Problem statement: Only an exact reprint of all the data is acceptable.

Entries supplied:
========================================================================

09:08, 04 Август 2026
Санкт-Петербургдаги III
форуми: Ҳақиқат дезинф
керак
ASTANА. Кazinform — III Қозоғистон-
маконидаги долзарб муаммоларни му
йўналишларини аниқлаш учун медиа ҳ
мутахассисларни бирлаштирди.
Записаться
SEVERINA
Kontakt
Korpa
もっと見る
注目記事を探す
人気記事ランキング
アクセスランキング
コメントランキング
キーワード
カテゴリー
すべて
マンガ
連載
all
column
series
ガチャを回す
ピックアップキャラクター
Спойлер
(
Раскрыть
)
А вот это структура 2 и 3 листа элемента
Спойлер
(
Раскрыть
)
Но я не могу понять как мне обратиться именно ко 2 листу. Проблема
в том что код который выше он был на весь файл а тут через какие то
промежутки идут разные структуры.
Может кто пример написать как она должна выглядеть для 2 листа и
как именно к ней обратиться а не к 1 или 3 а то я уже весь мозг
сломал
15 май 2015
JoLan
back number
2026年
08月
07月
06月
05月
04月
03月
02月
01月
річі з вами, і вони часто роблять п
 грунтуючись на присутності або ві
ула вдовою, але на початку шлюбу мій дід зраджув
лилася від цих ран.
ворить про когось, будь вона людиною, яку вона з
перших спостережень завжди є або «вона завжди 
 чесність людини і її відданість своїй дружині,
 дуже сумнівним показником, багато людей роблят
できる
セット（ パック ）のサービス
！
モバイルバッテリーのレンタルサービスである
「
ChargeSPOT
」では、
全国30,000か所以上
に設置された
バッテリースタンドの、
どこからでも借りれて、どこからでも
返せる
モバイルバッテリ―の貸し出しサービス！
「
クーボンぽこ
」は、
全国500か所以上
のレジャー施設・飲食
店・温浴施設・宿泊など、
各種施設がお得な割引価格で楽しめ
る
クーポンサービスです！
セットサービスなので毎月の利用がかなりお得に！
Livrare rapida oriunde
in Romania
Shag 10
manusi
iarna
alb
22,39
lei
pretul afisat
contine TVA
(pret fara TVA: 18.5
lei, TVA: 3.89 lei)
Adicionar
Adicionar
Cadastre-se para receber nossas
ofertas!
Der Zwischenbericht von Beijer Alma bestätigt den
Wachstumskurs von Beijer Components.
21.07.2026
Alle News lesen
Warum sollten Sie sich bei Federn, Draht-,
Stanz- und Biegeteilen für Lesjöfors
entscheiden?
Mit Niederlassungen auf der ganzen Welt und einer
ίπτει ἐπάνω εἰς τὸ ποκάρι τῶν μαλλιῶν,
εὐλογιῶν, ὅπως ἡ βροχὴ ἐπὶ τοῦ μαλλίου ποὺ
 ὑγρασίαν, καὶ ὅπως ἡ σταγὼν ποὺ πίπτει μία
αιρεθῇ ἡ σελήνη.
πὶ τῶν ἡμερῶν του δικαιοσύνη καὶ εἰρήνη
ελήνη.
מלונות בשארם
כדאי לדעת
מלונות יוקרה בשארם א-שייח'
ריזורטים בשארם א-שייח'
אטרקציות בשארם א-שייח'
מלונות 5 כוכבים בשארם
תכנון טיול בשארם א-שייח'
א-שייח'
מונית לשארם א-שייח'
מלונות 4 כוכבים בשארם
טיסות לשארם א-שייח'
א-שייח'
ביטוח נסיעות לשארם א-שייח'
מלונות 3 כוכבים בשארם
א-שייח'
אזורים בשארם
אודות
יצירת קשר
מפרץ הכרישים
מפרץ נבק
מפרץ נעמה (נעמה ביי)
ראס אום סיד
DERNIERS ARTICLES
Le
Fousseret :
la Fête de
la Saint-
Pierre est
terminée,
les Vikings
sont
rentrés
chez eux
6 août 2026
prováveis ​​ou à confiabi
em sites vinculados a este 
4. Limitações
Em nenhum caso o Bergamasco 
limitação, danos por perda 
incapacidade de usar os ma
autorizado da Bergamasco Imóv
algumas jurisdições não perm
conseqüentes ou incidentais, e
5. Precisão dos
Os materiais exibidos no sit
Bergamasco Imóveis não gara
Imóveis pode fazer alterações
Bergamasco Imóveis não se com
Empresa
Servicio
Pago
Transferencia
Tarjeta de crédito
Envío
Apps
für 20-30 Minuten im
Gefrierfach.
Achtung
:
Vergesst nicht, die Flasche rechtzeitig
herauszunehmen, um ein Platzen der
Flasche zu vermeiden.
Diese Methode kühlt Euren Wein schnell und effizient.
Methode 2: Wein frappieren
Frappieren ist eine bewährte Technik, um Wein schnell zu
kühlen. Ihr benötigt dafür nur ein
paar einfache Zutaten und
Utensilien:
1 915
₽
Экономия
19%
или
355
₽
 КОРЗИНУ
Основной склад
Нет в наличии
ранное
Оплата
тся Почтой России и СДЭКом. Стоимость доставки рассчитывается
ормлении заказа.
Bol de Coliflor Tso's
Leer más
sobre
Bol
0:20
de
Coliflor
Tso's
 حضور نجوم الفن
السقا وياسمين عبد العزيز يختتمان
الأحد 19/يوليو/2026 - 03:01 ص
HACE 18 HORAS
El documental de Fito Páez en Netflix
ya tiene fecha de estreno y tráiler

========================================================================

Answer to this exercise:
09:08, 04 Август 2026
Санкт-Петербургдаги III
форуми: Ҳақиқат дезинф
керак
ASTANА. Кazinform — III Қозоғистон-
маконидаги долзарб муаммоларни му
йўналишларини аниқлаш учун медиа ҳ
мутахассисларни бирлаштирди.
Записаться
SEVERINA
Kontakt
Korpa
もっと見る
注目記事を探す
人気記事ランキング
アクセスランキング
コメントランキング
キーワード
カテゴリー
すべて
マンガ
連載
all
column
series
ガチャを回す
ピックアップキャラクター
Спойлер
(
Раскрыть
)
А вот это структура 2 и 3 листа элемента
Спойлер
(
Раскрыть
)
Но я не могу понять как мне обратиться именно ко 2 листу. Проблема
в том что код который выше он был на весь файл а тут через какие то
промежутки идут разные структуры.
Может кто пример написать как она должна выглядеть для 2 листа и
как именно к ней обратиться а не к 1 или 3 а то я уже весь мозг
сломал
15 май 2015
JoLan
back number
2026年
08月
07月
06月
05月
04月
03月
02月
01月
річі з вами, і вони часто роблять п
 грунтуючись на присутності або ві
ула вдовою, але на початку шлюбу мій дід зраджув
лилася від цих ран.
ворить про когось, будь вона людиною, яку вона з
перших спостережень завжди є або «вона завжди 
 чесність людини і її відданість своїй дружині,
 дуже сумнівним показником, багато людей роблят
できる
セット（ パック ）のサービス
！
モバイルバッテリーのレンタルサービスである
「
ChargeSPOT
」では、
全国30,000か所以上
に設置された
バッテリースタンドの、
どこからでも借りれて、どこからでも
返せる
モバイルバッテリ―の貸し出しサービス！
「
クーボンぽこ
」は、
全国500か所以上
のレジャー施設・飲食
店・温浴施設・宿泊など、
各種施設がお得な割引価格で楽しめ
る
クーポンサービスです！
セットサービスなので毎月の利用がかなりお得に！
Livrare rapida oriunde
in Romania
Shag 10
manusi
iarna
alb
22,39
lei
pretul afisat
contine TVA
(pret fara TVA: 18.5
lei, TVA: 3.89 lei)
Adicionar
Adicionar
Cadastre-se para receber nossas
ofertas!
Der Zwischenbericht von Beijer Alma bestätigt den
Wachstumskurs von Beijer Components.
21.07.2026
Alle News lesen
Warum sollten Sie sich bei Federn, Draht-,
Stanz- und Biegeteilen für Lesjöfors
entscheiden?
Mit Niederlassungen auf der ganzen Welt und einer
ίπτει ἐπάνω εἰς τὸ ποκάρι τῶν μαλλιῶν,
εὐλογιῶν, ὅπως ἡ βροχὴ ἐπὶ τοῦ μαλλίου ποὺ
 ὑγρασίαν, καὶ ὅπως ἡ σταγὼν ποὺ πίπτει μία
αιρεθῇ ἡ σελήνη.
πὶ τῶν ἡμερῶν του δικαιοσύνη καὶ εἰρήνη
ελήνη.
מלונות בשארם
כדאי לדעת
מלונות יוקרה בשארם א-שייח'
ריזורטים בשארם א-שייח'
אטרקציות בשארם א-שייח'
מלונות 5 כוכבים בשארם
תכנון טיול בשארם א-שייח'
א-שייח'
מונית לשארם א-שייח'
מלונות 4 כוכבים בשארם
טיסות לשארם א-שייח'
א-שייח'
ביטוח נסיעות לשארם א-שייח'
מלונות 3 כוכבים בשארם
א-שייח'
אזורים בשארם
אודות
יצירת קשר
מפרץ הכרישים
מפרץ נבק
מפרץ נעמה (נעמה ביי)
ראס אום סיד
DERNIERS ARTICLES
Le
Fousseret :
la Fête de
la Saint-
Pierre est
terminée,
les Vikings
sont
rentrés
chez eux
6 août 2026
prováveis ​​ou à confiabi
em sites vinculados a este 
4. Limitações
Em nenhum caso o Bergamasco 
limitação, danos por perda 
incapacidade de usar os ma
autorizado da Bergamasco Imóv
algumas jurisdições não perm
conseqüentes ou incidentais, e
5. Precisão dos
Os materiais exibidos no sit
Bergamasco Imóveis não gara
Imóveis pode fazer alterações
Bergamasco Imóveis não se com
Empresa
Servicio
Pago
Transferencia
Tarjeta de crédito
Envío
Apps
für 20-30 Minuten im
Gefrierfach.
Achtung
:
Vergesst nicht, die Flasche rechtzeitig
herauszunehmen, um ein Platzen der
Flasche zu vermeiden.
Diese Methode kühlt Euren Wein schnell und effizient.
Methode 2: Wein frappieren
Frappieren ist eine bewährte Technik, um Wein schnell zu
kühlen. Ihr benötigt dafür nur ein
paar einfache Zutaten und
Utensilien:
1 915
₽
Экономия
19%
или
355
₽
 КОРЗИНУ
Основной склад
Нет в наличии
ранное
Оплата
тся Почтой России и СДЭКом. Стоимость доставки рассчитывается
ормлении заказа.
Bol de Coliflor Tso's
Leer más
sobre
Bol
0:20
de
Coliflor
Tso's
 حضور نجوم الفن
السقا وياسمين عبد العزيز يختتمان
الأحد 19/يوليو/2026 - 03:01 ص
HACE 18 HORAS
El documental de Fito Páez en Netflix
ya tiene fecha de estreno y tráiler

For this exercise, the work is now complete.